It seems a little odd for me to go anywhere near the topic of juggling pregnancy sickness and work, considering how hard I had and took it. Juggling morning sickness (and fatigue) with corporate work was my biggest challenge. A battlefield in all its own charming ways, but here I am, smiling after a lovely 20-week ultrasound scan.
When I first found out I was pregnant, I was what most expectant mums were to be – excited, nervous, exhilarated, to say the least. While I anticipated the bouts of morning sickness and hormonal changes, I certainly didn’t prepare for its intensity. I soon discovered the truth of things I had just begun reading in that pile of pregnancy guidebooks on my bedside table. “Morning sickness” is indeed a term for the sickness that may plague you as soon as you wake up, in the middle of an afternoon meeting, in between your evening commute, anytime in between, or unfortunately, just all of that.
Take It Easy
When dealing with morning sickness at work, I’d remind myself over and over again that I’m already a superwoman simply by being pregnant. Chuck out that perfectionist trait. Don’t try to overdo yourself. Be okay with being a ‘B’ student instead of an ‘A+’ student this time around – in fact, pat your back for it. With all that nausea, vomiting, fatigue and hormonal changes, now really isn’t the time to volunteer for additional projects or work extra hours. Don’t try to play superwoman as you really are one now – you’re growing another human being inside you!
Wear comfortable outfits. Pack a snack bag to keep morning sickness at bay. Have a toothbrush handy. Get a comfortable cushion. At this rate, every little tweak and adjustment at the office makes all the difference.
I remember feeling nauseous whenever people passed by my cubicle and asked questions. My cubicle was located in a corner where people would immediately see me and talk to me. I had a tough time concealing my fatigue and nausea as I answered their questions with the few words that I could muster. When I changed the position of my office computer and was no longer easily spotted by passersby, there was less conversation and more concentration on completing tasks while feeling comfortable.

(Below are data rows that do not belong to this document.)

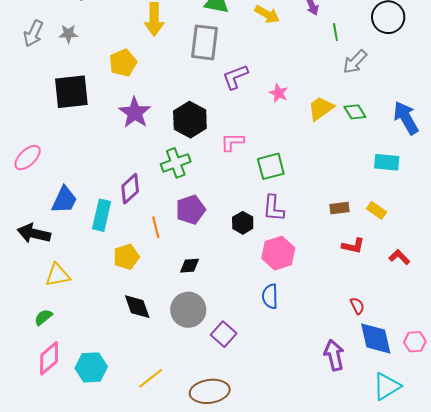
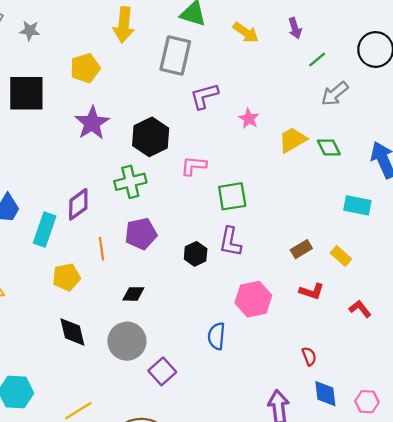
green line: (335, 32) -> (317, 59), turned 54
brown rectangle: (339, 208) -> (301, 249), turned -30
pink hexagon: (278, 253) -> (253, 299), moved
blue diamond: (376, 338) -> (325, 394), size x0.7

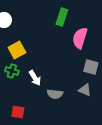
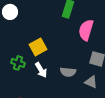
yellow square: (17, 50) -> (38, 47), moved
gray semicircle: (55, 94) -> (68, 72), moved

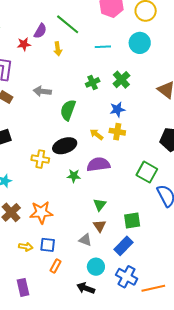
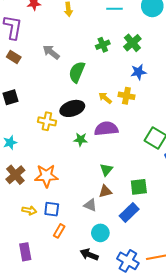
gray arrow: (42, 91) -> (51, 52), turned 30
blue star: (117, 109) -> (138, 72), moved
brown triangle: (100, 226) -> (105, 191), turned 48
blue cross: (127, 277) -> (128, 261), moved

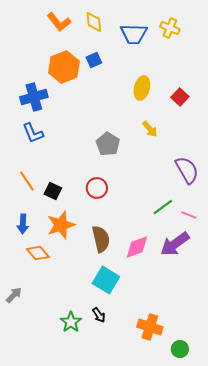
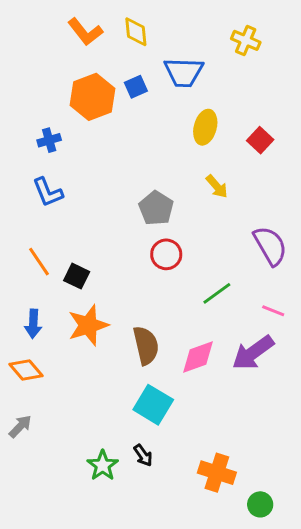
blue trapezoid: (134, 34) -> (184, 72), moved
blue cross: (34, 97) -> (49, 140), size x0.6
red circle: (97, 188) -> (166, 254), moved
green line: (163, 207) -> (217, 293), moved
orange diamond: (38, 253) -> (26, 370), moved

Excuse Yourself from Lunch Invitations
Some of us may be blessed with a heightened sense of smell now. A whiff of our colleague’s coffee is enough to make you feel nauseous. Perhaps now isn’t the time to accept group lunch invitations or go anywhere near the pantry. Instead, make use of your lunch break to take short naps or rest before continuing your day.

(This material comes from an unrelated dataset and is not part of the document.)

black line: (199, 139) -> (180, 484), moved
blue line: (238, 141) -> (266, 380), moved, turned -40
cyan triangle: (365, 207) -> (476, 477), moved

Inform Your Boss and Co-workers
A majority of pregnant women prefer keeping their pregnancy under wraps until they’ve reached the 12-week mark (the risk of miscarriage is greatly reduced then). It’s best to consider the pros and cons of informing your boss and colleagues since pregnancy-related difficulties vary from woman to woman. If morning sickness leaves you feeling incapable of completing your job and you need to take more sick leaves than expected, get support from your workplace. Your boss should be able to understand your situation and so would your co-workers, who’d be willing to help wherever needed. If you’re not getting the support you need from your company at this point, you may need to start thinking how “family-friendly” your workplace would be once you take maternity leave and also upon returning as a working mother.
Show That You Care Too
On days when your sickness prevents you from commuting to work but doesn’t stop you from typing reports in bed, offer just that. Let your boss know that you do care about your job despite some physical constraints. Show that you can get some work done even though you can’t be at your desk. On better days, get as much tasks done because with pregnancy, you never know how you’ll feel the next day, or the next minute.

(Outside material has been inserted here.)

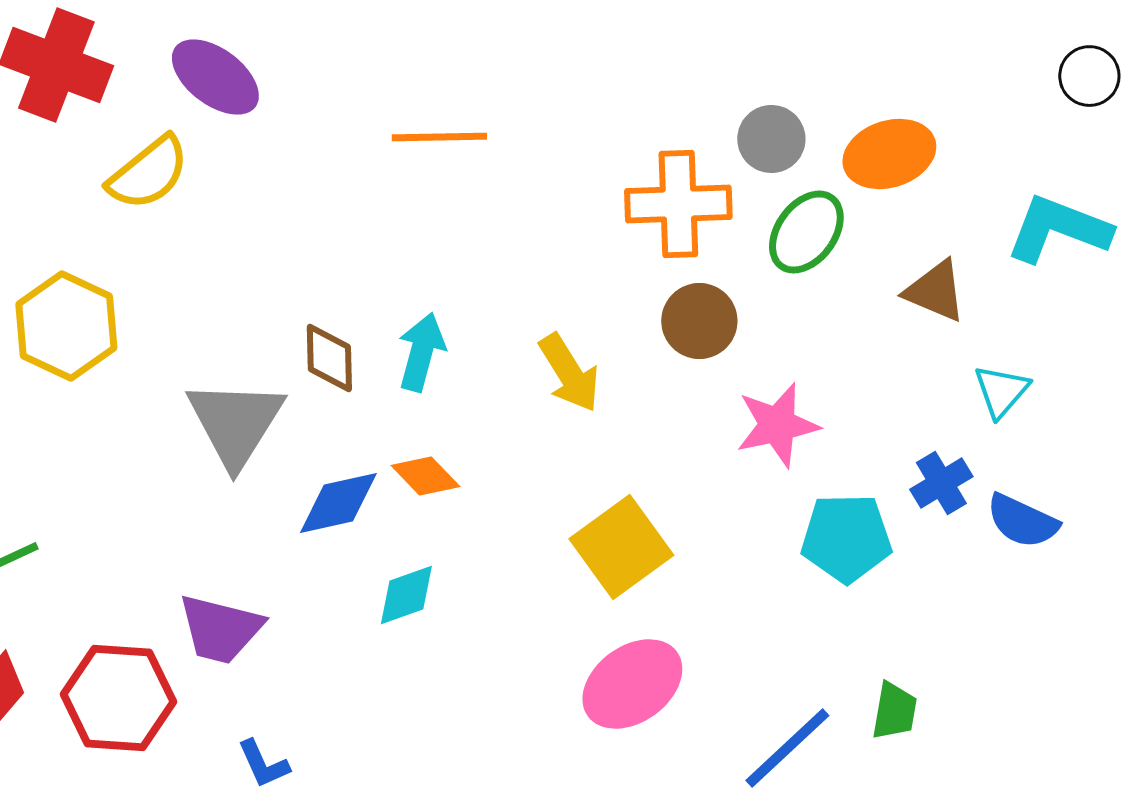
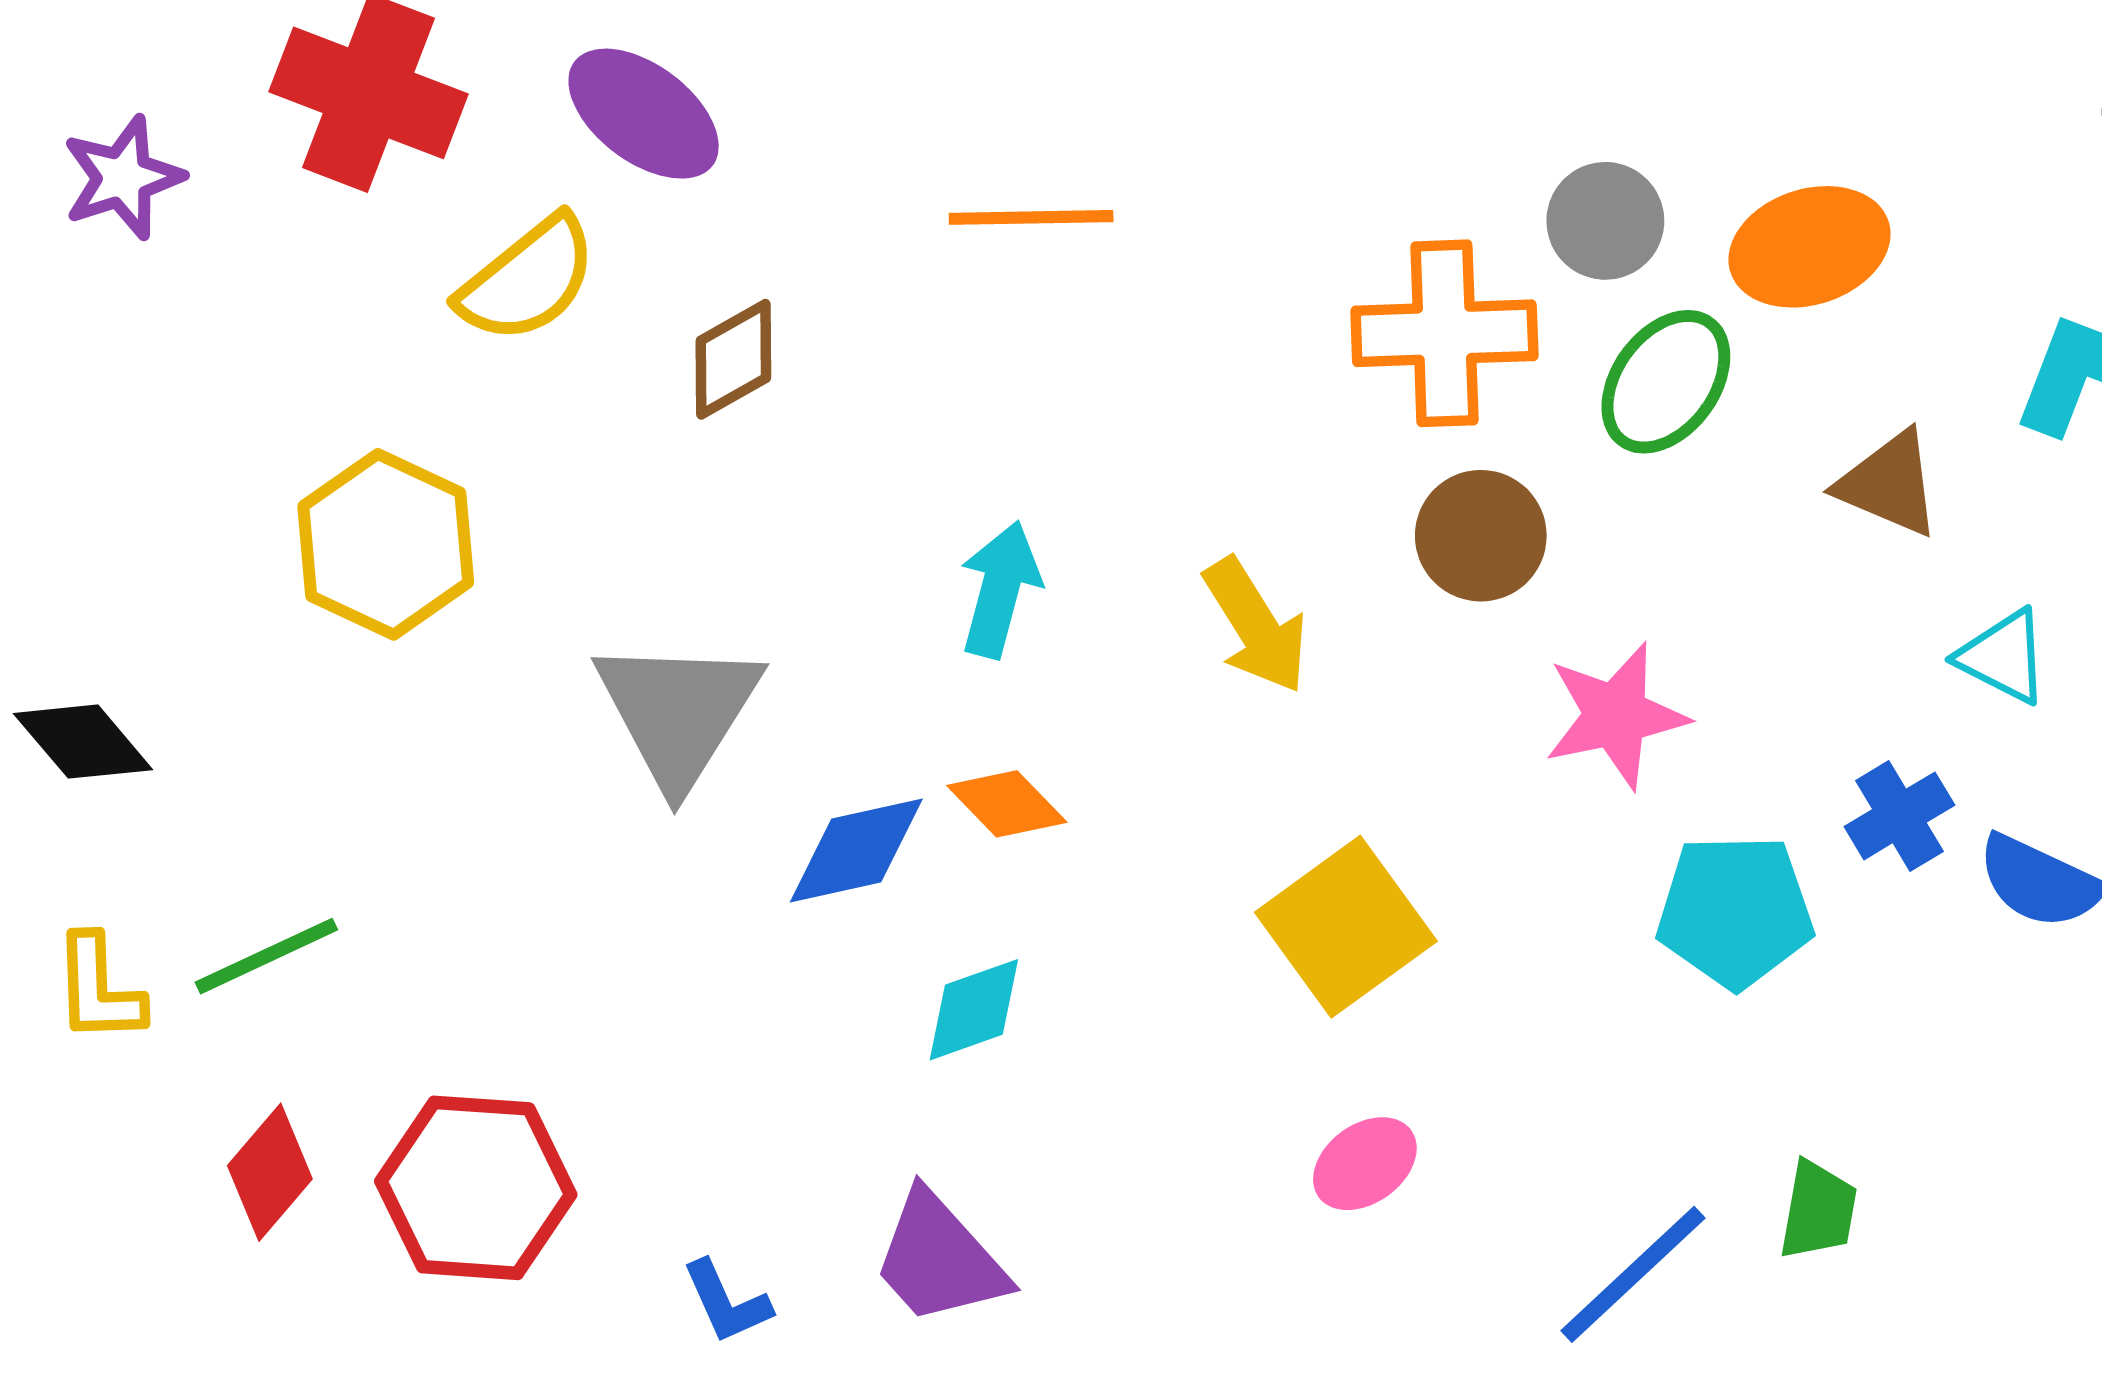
brown diamond: (329, 358) -> (733, 359), moved, turned 62
cyan triangle: (1001, 391) -> (2003, 657), turned -44
purple trapezoid: (220, 629) -> (939, 1259), moved, turned 34
pink ellipse: (632, 684) -> (1365, 1164), size x0.6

Write down your tasks and prepare helpful instructions that your subordinates or interns can use on days they’re needed to cover your duties. This preparation not only helps for the period of morning sickness, but will also be valuable for when you go on maternity leave later.
While these steps may make your pregnancy journey much more bearable, there may still be some bad days. Your work may require you to deal with difficult people who may not know nor care what you’re going through. Your hormones may take a toll on how you handle stress. Again, take it easy. Take comfort in knowing that the morning sickness will subside, that you’re baking something special inside you and that a miracle awaits.
Azalia Suhaimi is juggling a full-time corporate job, some poetry-writing stint and a much-treasured pregnancy to her first child. She hopes to tell beautiful poetic stories to her children someday.